Daarbij gaat het al lang niet meer alleen over epilepsie, want binnen VUmc wordt de techniek ook al klinisch toegepast bij multipele sclerose, de ziekte van Parkinson en dementie. Ook wordt onderzoek gedaan bij patiënten met schizofrenie en binnen de neuro-oncologie.

Onderscheidend vermogen

De techniek is vergelijkbaar met het EEG, ook daarbij worden aan de oppervlakte signalen uit het brein gemeten. Het verschil is echter dat bij EEG sprake is van een veel grotere verstoring door de schedel en dat bij MEG de hersenactiviteit veel nauwkeuriger kan worden gelokaliseerd. De techniek onderscheidt zich van functionele MRI in die zin dat fMRI een grotere spatiële nauwkeurigheid biedt dan MEG maar een lagere temporele resolutie. Fluctuaties in de tijd kunnen met MEG veel nauwkeuriger worden gemeten, wat bijvoorbeeld bij epilepsie-onderzoek relevant is. Een nadeel van fMRI is bovendien dat als er bij een patiënt sprake is van een verandering van de doorbloeding in de hersenen – bijvoorbeeld rond een tumor – dit het duiden van de beelden bemoeilijkt.

Een MEG-apparaat is minder duur in aanschaf dan een MRI-scanner, maar de gebruikskosten zijn hoog. Hillebrand: “De sensoren werken op basis van supergeleiding en moeten met vloeibaar helium worden gekoeld. Bovendien is een fysicus nodig om te zorgen dat het systeem gebruiksklaar blijft.
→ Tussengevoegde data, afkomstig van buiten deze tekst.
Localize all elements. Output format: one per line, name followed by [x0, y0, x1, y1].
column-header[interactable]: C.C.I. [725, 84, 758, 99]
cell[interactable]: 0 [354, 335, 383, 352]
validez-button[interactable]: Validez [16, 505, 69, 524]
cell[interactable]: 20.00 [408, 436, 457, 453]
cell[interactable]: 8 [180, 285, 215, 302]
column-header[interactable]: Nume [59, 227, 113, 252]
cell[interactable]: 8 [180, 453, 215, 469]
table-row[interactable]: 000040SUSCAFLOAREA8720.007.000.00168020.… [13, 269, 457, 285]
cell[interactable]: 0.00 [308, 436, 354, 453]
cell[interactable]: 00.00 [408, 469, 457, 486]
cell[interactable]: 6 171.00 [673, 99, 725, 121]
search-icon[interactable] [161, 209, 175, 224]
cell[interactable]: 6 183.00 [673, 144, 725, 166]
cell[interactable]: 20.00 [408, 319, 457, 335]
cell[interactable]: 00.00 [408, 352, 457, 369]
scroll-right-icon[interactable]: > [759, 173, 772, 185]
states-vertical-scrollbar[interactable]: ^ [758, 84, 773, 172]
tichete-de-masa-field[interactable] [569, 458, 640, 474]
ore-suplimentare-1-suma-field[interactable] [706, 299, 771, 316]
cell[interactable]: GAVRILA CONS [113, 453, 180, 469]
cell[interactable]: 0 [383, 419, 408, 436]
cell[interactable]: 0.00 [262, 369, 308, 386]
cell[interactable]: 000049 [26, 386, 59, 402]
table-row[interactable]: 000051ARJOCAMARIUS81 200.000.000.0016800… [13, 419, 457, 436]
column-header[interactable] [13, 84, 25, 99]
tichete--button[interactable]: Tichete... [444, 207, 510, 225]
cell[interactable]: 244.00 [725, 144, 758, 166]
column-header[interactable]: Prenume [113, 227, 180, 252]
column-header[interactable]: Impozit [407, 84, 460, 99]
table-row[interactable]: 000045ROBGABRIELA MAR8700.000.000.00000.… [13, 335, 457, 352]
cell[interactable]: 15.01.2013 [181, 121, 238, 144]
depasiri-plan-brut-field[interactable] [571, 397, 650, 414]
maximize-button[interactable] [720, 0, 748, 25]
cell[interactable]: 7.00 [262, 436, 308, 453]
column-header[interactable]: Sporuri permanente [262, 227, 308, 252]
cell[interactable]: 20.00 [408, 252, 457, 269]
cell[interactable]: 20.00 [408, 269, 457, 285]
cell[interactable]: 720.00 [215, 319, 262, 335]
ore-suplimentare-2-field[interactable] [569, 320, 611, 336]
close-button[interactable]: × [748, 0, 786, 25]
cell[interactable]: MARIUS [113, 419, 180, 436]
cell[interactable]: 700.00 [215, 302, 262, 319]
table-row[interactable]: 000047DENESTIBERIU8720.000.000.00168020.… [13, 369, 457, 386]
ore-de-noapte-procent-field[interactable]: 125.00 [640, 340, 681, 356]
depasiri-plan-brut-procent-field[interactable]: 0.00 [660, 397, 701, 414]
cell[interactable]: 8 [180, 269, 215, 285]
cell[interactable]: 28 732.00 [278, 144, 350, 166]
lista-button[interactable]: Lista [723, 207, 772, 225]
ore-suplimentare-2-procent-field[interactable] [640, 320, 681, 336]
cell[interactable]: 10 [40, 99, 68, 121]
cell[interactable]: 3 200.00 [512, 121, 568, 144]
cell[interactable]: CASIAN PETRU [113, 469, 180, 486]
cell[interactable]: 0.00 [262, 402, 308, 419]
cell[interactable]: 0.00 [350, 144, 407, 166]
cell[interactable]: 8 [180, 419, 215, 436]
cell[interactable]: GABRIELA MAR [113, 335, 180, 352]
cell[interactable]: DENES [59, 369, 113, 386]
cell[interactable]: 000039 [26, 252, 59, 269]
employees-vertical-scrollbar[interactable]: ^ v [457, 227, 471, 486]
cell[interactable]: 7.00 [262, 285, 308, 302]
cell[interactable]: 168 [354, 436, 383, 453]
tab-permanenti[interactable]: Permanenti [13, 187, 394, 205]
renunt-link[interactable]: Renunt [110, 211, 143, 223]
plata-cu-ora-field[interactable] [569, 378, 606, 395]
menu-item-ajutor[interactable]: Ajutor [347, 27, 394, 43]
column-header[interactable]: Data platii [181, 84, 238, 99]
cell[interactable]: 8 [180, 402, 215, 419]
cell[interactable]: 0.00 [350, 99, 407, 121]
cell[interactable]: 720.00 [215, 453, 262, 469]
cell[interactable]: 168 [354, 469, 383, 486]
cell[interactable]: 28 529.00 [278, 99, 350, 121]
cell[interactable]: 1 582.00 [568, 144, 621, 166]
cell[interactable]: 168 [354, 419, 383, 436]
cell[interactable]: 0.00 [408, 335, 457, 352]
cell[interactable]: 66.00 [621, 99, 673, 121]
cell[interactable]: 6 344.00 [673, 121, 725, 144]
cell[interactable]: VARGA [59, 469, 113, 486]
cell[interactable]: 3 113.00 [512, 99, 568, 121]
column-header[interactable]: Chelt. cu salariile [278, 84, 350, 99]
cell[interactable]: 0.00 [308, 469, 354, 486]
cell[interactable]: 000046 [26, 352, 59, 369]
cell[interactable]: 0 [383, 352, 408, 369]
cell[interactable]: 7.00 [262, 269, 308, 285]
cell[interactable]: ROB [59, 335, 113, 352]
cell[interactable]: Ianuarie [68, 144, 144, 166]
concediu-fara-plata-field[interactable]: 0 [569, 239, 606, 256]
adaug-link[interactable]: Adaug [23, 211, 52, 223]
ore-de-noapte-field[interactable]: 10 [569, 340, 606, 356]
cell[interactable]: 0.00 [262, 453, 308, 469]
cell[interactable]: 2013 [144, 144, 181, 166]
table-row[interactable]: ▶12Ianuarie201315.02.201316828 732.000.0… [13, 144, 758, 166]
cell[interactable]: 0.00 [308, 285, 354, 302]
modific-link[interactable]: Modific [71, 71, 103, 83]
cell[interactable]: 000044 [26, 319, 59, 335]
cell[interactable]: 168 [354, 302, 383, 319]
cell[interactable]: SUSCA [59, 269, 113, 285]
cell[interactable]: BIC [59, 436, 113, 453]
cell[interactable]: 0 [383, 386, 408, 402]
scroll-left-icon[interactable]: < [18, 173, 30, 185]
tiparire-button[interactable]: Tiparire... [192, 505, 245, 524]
Om het rendabel te houden, moet het systeem veel gebruikt worden. Dit verklaart mede waarom we zo actief zijn met het ontwikkelen van klinische toepassingen. Zeker voor multipele sclerose, dementie en de ziekte van Parkinson zou het goed zijn als nog enkele centra in ons land over een MEG-apparaat zouden beschikken. Om deze reden is de ontwikkeling in de apparatuur zo relevant. Inmiddels is een nieuw type MEG-sensoren ontwikkeld die een stuk kleiner zijn en die niet met helium gekoeld hoeven te worden, en die bovendien niet in een vaste helm om het hoofd hoeven te zitten maar rechtstreeks op het hoofd kunnen worden geplakt.” Boon: “Dit geeft de patiënt meer bewegingsvrijheid en maakt het bijvoorbeeld mogelijk om een epilepsieaanval live te meten.”

Verbindingen

Neurologen hebben heel lang de opvatting gehuldigd dat ieder neurologisch defect in verband is te brengen met één hersengebied. “De laatste tien jaar is steeds meer aandacht ontstaan voor het gegeven dat juist ook de verbindingen tussen hersendelen een belangrijke rol spelen”, zegt Strijbis. “In ons onderzoek kijken we nu heel nadrukkelijk naar de functie van die verbindingen. Door ook de hersenfunctie van gezonde mensen in beeld te brengen, kunnen we die als referentie gebruiken om te kijken hoe die zich verhouden tot de hersenen van mensen met uiteenlopende ziektebeelden.”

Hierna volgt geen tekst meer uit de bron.